Abstract: Substance Use Profiles of Urban American Indian 8th, 10th and 12th Grade Students: A Latent Class Analysis (Society for Social Work and Research 20th Annual Conference - Grand Challenges for Social Work: Setting a Research Agenda for the Future)

Substance Use Profiles of Urban American Indian 8th, 10th and 12th Grade Students: A Latent Class Analysis

Schedule:
Friday, January 15, 2016: 5:00 PM
Meeting Room Level-Meeting Room 14 (Renaissance Washington, DC Downtown Hotel)
* noted as presenting author
Stephen Kulis, PhD, Professor and SIRC Director of Research, Arizona State University, Tempe, AZ
Justin Jager, PhD, Assistant Professor, Arizona State University, Tempe, AZ
Stephanie Ayers, PhD, Research Coordinator, Arizona State University, Phoenix, AZ
Husain Lateef, Research Associate, Arizona State University, Phoenix, AZ
PURPOSE:  Although most (70%) American Indians (AI) now live in urban areas, rigorous research is lacking on the social determinants of this population’s vulnerability to and resilience against substance use.  Urban AI youth, like many of their counterparts from tribal communities, report relatively higher rates and earlier initiation of several types of substance use. Using latent class analysis, this paper describes the substance use patterns of urban AI youth and investigates how those patterns related to other risk and protective factors.

METHODS:  Data come from a sub-sample of urban AI youth (N=2,407) who were respondents in the 2012 Arizona Youth Survey, a state-wide self-report survey of 8th, 10th, and 12th grade students.
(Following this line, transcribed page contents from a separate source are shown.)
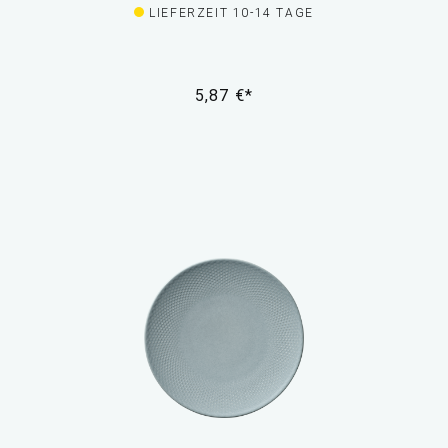
LIEFERZEIT 10-14 TAGE
5,87 €*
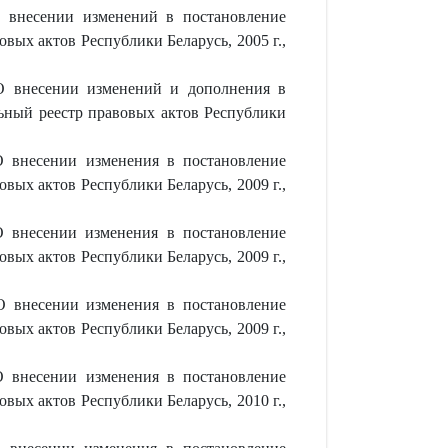
внесении изменений в постановление
вых актов Республики Беларусь, 2005 г.,
 внесении изменений и дополнения в
льный реестр правовых актов Республики
 внесении изменения в постановление
вых актов Республики Беларусь, 2009 г.,
 внесении изменения в постановление
вых актов Республики Беларусь, 2009 г.,
 внесении изменения в постановление
вых актов Республики Беларусь, 2009 г.,
 внесении изменения в постановление
вых актов Республики Беларусь, 2010 г.,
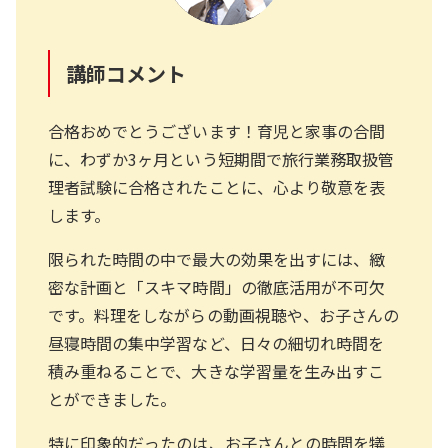
講師コメント
合格おめでとうございます！育児と家事の合間
に、わずか3ヶ月という短期間で旅行業務取扱管
理者試験に合格されたことに、心より敬意を表
します。
限られた時間の中で最大の効果を出すには、緻
密な計画と「スキマ時間」の徹底活用が不可欠
です。料理をしながらの動画視聴や、お子さんの
昼寝時間の集中学習など、日々の細切れ時間を
積み重ねることで、大きな学習量を生み出すこ
とができました。
特に印象的だったのは、お子さんとの時間を犠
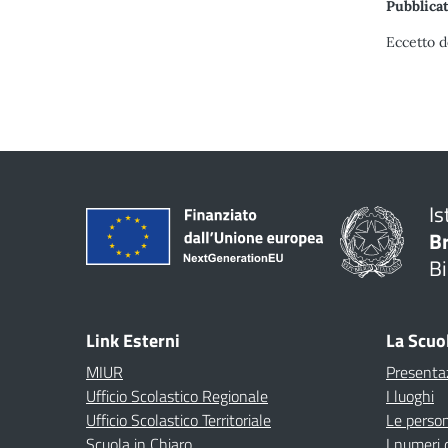
Pubblicat
Eccetto d
Is
B
Bi
Link Esterni
La Scuo
MIUR
Presenta
Ufficio Scolastico Regionale
I luoghi
Ufficio Scolastico Territoriale
Le perso
Scuola in Chiaro
I numeri 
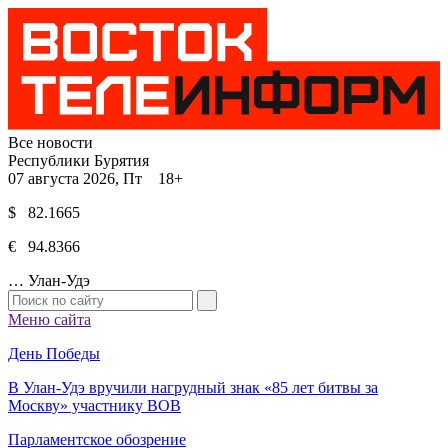
Все новости
Республики Бурятия
07 августа 2026, Пт 18+
$ 82.1665
€ 94.8366
…
Улан-Удэ
Меню сайта
День Победы
В Улан-Удэ вручили нагрудный знак «85 лет битвы за
Москву» участнику ВОВ
Парламентское обозрение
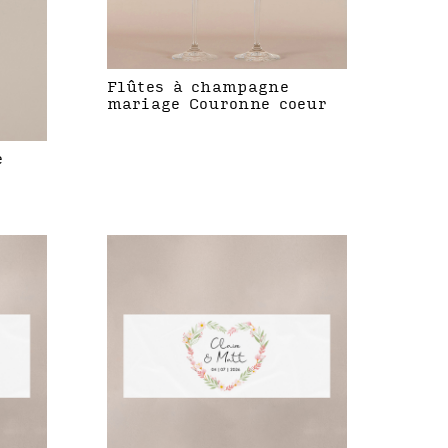
Flûtes à champagne
mariage Couronne coeur
e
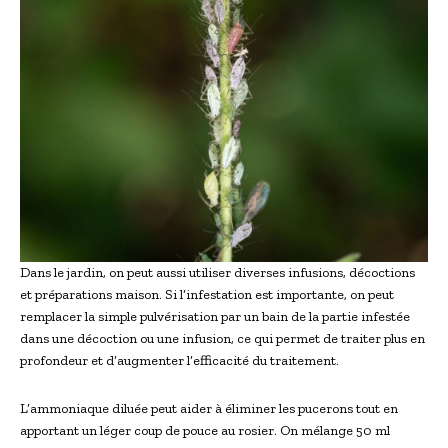
Dans le jardin, on peut aussi utiliser diverses infusions, décoctions
et préparations maison. Si l’infestation est importante, on peut
remplacer la simple pulvérisation par un bain de la partie infestée
dans une décoction ou une infusion, ce qui permet de traiter plus en
profondeur et d’augmenter l’efficacité du traitement.
L’ammoniaque diluée peut aider à éliminer les pucerons tout en
apportant un léger coup de pouce au rosier. On mélange 50 ml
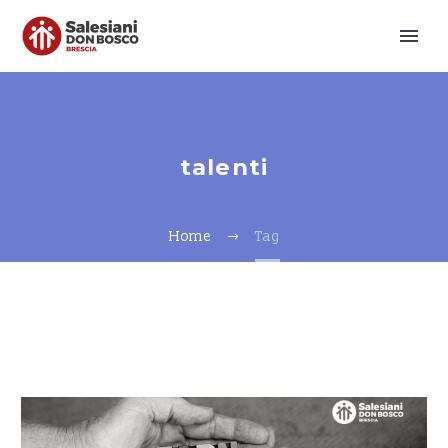
talenti
Home
Tag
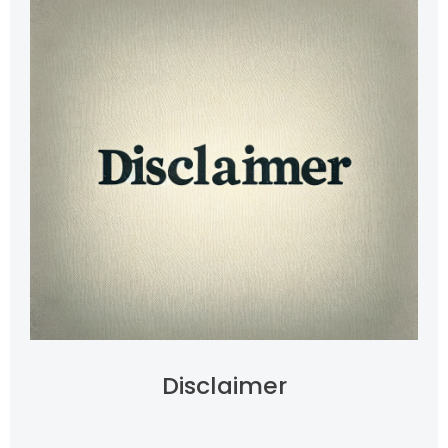
Disclaimer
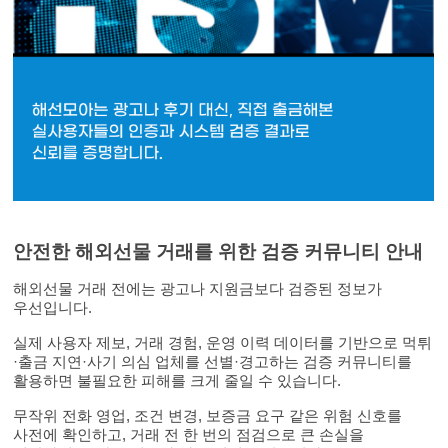
안전한 해외선물 거래를 위한 검증 커뮤니티 안내
해외선물 거래 전에는 광고나 지원금보다 검증된 정보가
우선입니다.
실제 사용자 제보, 거래 경험, 운영 이력 데이터를 기반으로 먹튀
·출금 지연·사기 의심 업체를 선별·경고하는 검증 커뮤니티를
활용하면 불필요한 피해를 크게 줄일 수 있습니다.
무작위 전화 영업, 조건 변경, 보증금 요구 같은 위험 신호를
사전에 확인하고, 거래 전 한 번의 점검으로 큰 손실을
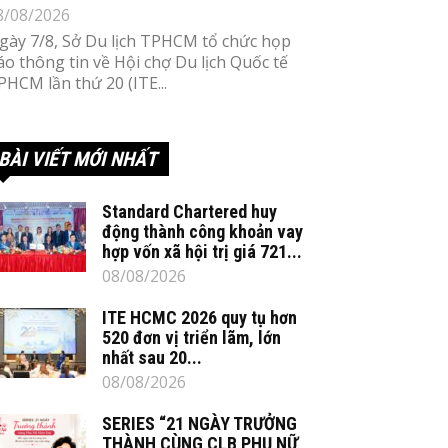
8/08/2026
gày 7/8, Sở Du lịch TPHCM tổ chức họp
áo thông tin về Hội chợ Du lịch Quốc tế
PHCM lần thứ 20 (ITE...
BÀI VIẾT MỚI NHẤT
Standard Chartered huy
động thành công khoản vay
hợp vốn xã hội trị giá 721...
08/08/2026
ITE HCMC 2026 quy tụ hơn
520 đơn vị triển lãm, lớn
nhất sau 20...
08/08/2026
SERIES “21 NGÀY TRƯỞNG
THÀNH CÙNG CLB PHỤ NỮ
Eight 30-day substance use measures were examined:  Alcohol, Heavy Episodic Drinking, Tobacco, Inhalants, Marijuana, Other illicit drugs, Prescription drug misuse, and Over-the-counter drug misuse.

RESULTS: A latent class analysis incorporating all eight measures of substance use clearly supported a 4-class solution: (1) non-users (73%); (2) non-alcohol substance users (6%); (3) “gateway” users (alcohol/cigarettes/marijuana) (17%); and (4) multi-substance users, including illicit drugs (4%). Equality of means tests indicated significant differences across the classes in other risk behaviors including antisocial behavior, oppositional behavior, number of times bullied, perceived harmfulness of drugs, and antidrug attitudes.  While the non-users class was consistently the least at-risk, the converse was not found -- the multi-substance users class was not consistently the most at-risk. The non-alcohol substance user class had more experiences of being bullied, while the gateway class reported more oppositional behaviors. Although the classes differed in age and grade level composition (classes 1 & 2 were younger than classes 3 & 4), the demographic profile of the classes did not differ significantly by gender, parental education or presence in the home, household size or SES.

CONCLUSION: These findings add to scientific knowledge of the epidemiology of substance use among urban AI adolescents and describe urban AI youth’s vulnerability to substance according to distinctive profiles of use of specific types of substances. Although most of the latent classes of substance use mirrored patterns found in other samples of youth, the urban AI class that used several substances but not alcohol is distinctive, and may reflect social and cultural forces operating in unique ways in urban AI communities.  This knowledge, in a prevention framework, can better allow urban AI families to become the agents of change through which health disparities that impact AI youth can be reduced and eliminated.